View Full Version : Health exposure risks as a physician
03-17-2003, 02:56 PM
Of the people affected by the recent outbreak of an unknown respiratory virus, 90% are health care workers. What are your views on the risks associated with working in the health field?
Edited the subject to get rid of the all-caps and make the title more descriptive. -Ian
03-17-2003, 09:29 PM
I hope you don't mind my throwing this in: what should doctors who are infected by patients do with regards to informing future patients. For example, I read about a doctor who was infected with Hepatitis (not sure which form) when a syringe pierced his glove. There was concern as to how he should deal with the situation....
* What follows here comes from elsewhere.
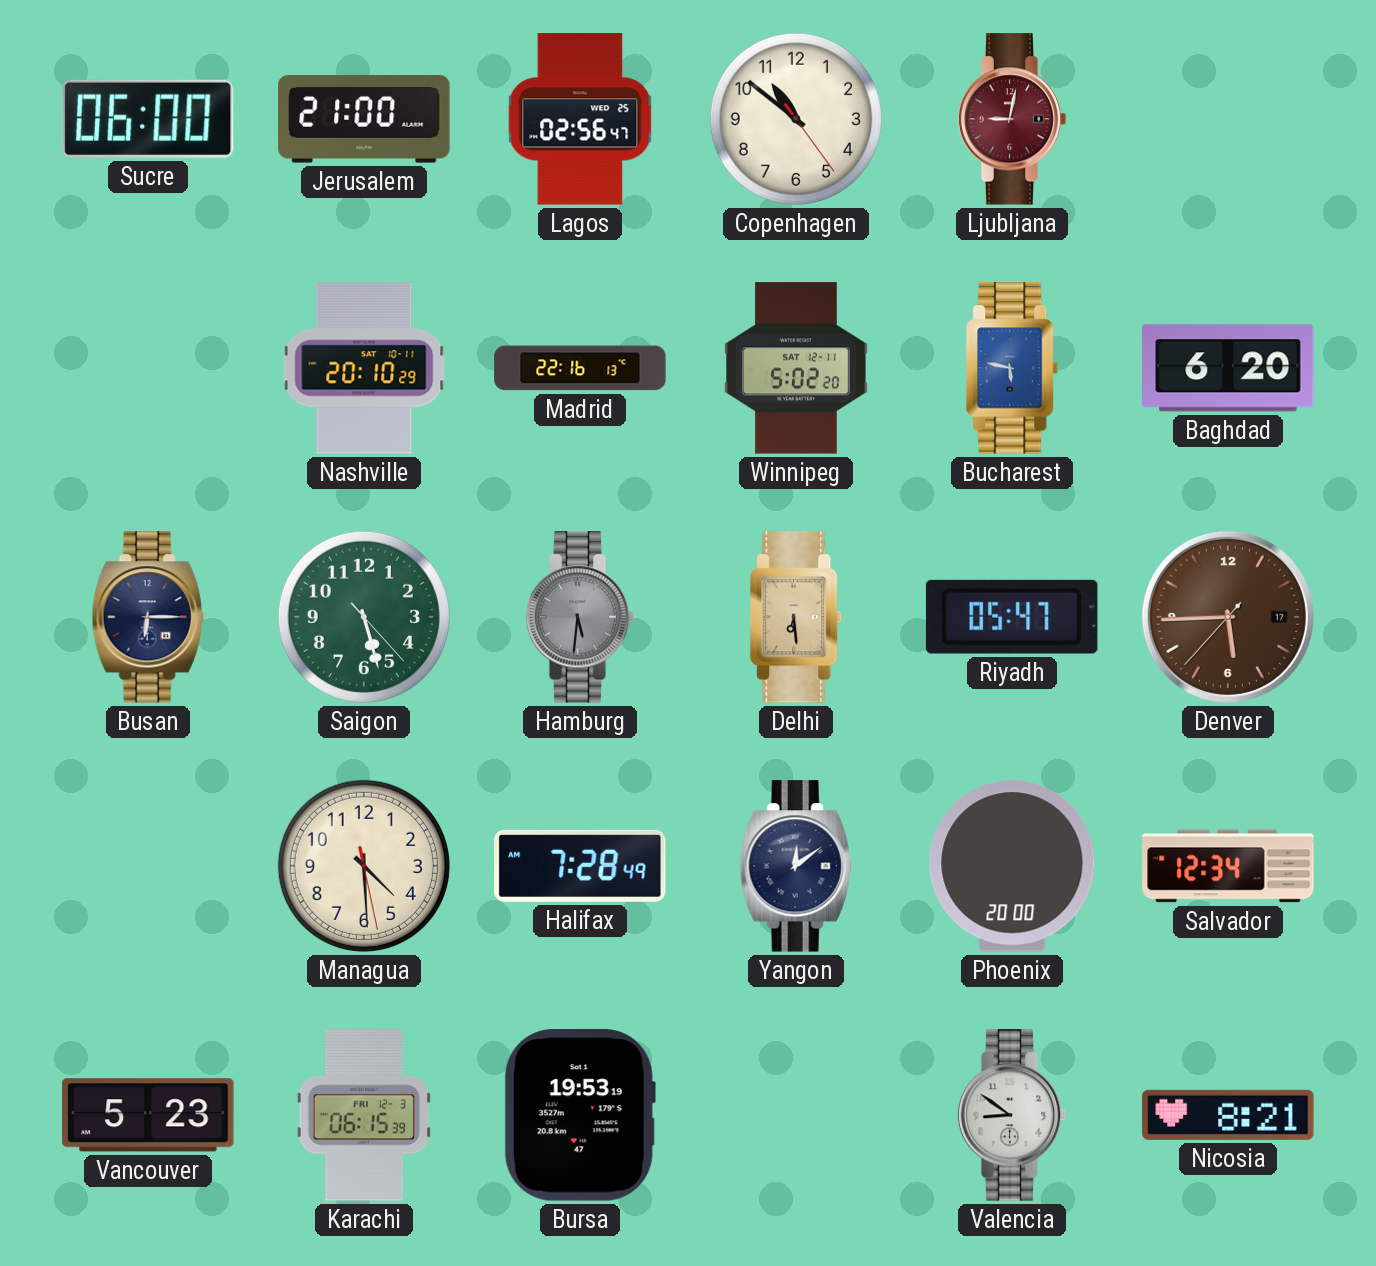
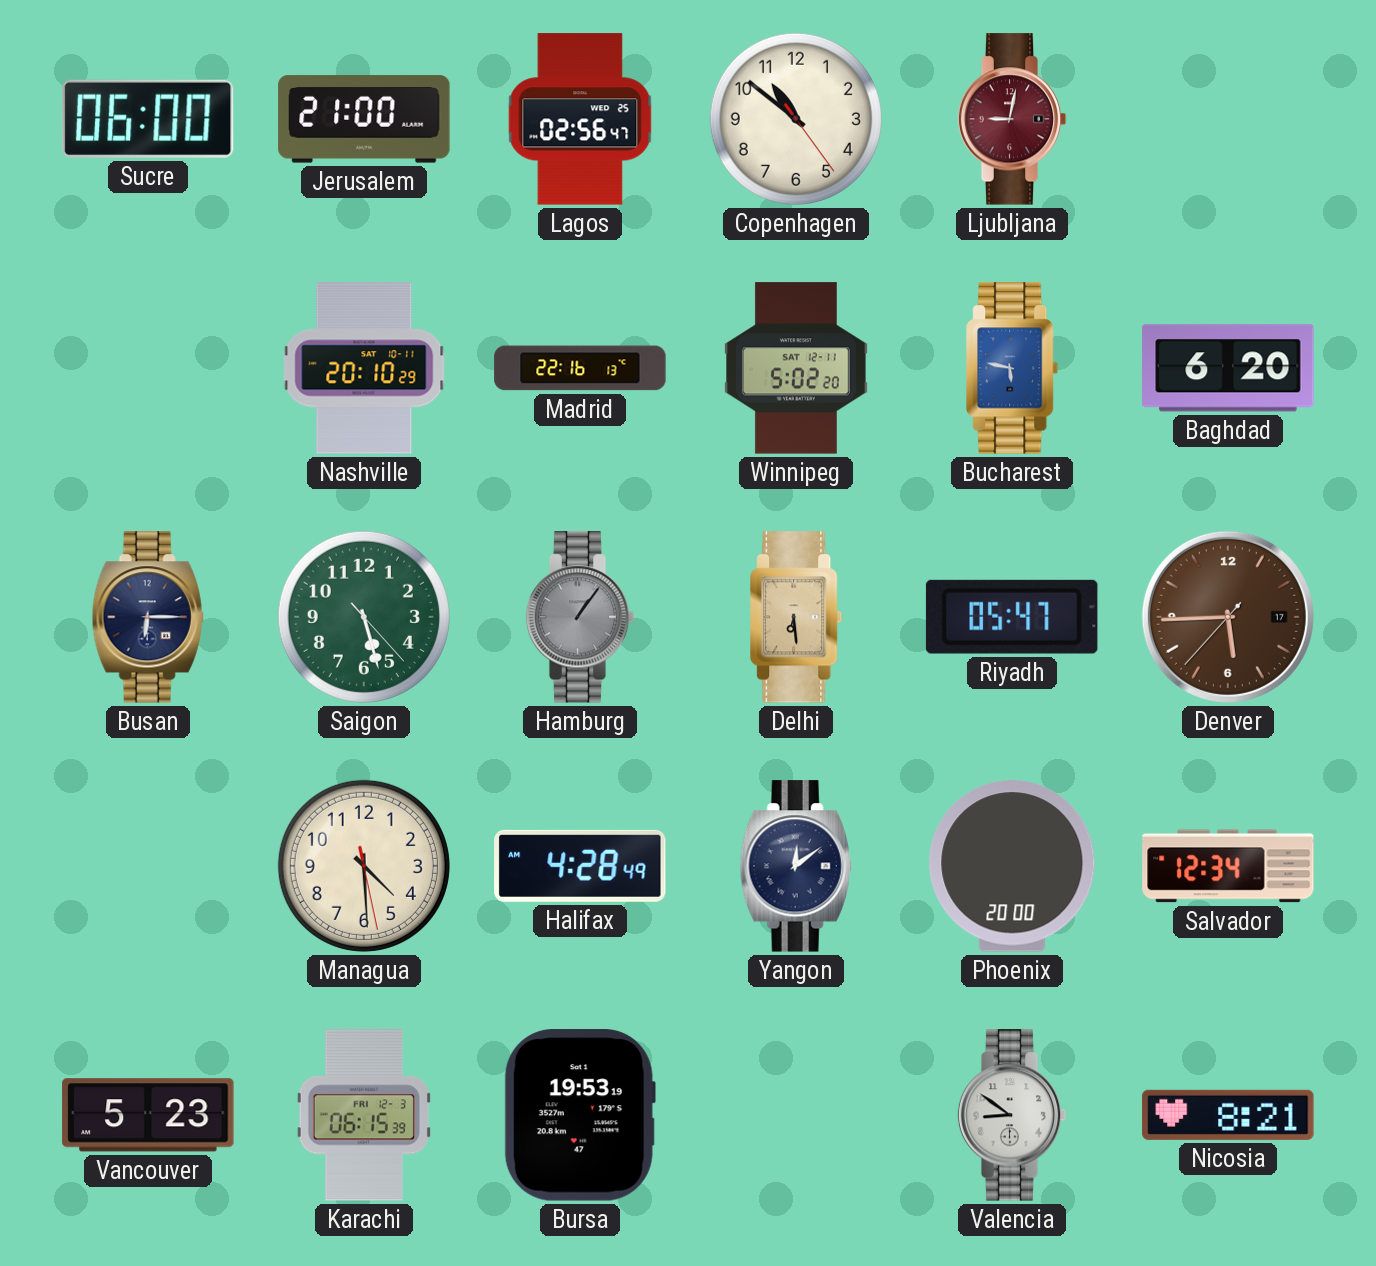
Hamburg: 5:31 -> 1:06
Halifax: 7:28 -> 4:28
Anyhow, to return to your original question, tappety tap, I think the risks are an "occupational hazard," so to speak. I think that infection is relatively rare, though(except with cases such as the atypical pneumonia).
03-18-2003, 02:33 AM
As a health care worker (physician, nurse, physiotherapist, whatever), you are going to be put in multiple situations during both your training and your career where you are at increased risks to your personal health.
When it comes down to it though, this risk is something that most people take on as part of a career in a service industry. Firefighters intrinsically put themselves at risk each day on the job, as do construction workers, those employed in industrial jobs, police officers, etc. If you are working in an environment with lots of sick people, you are at risk of getting sick yourself.
Still, there are lots of things you can do to minimize your risk. Just as I wouldn't hop into a construction site without steel-toed boots, a helmet, and all the other goodies, I wouldn't enter a room with an MRSA-positive patient without my protective gown and gloves. When I scrubbed into a surgery with an HIV-positive patient, I made darn sure to double-glove, and wear the fancy face mask with the eye-shield in case of any spray or splatter. These are things I should be doing regardless according to universal health precautions, but are particularly crucial in a patient who you KNOW is HIV-positive, instead of one who you assume might be.
But, this is part of the risk you take on when working in health care. You can take steps to minimize it, or even choose fields with less invasive procedures or minimal patient contact, but during med school you certainly will be putting yourself at risk while on clinical duties.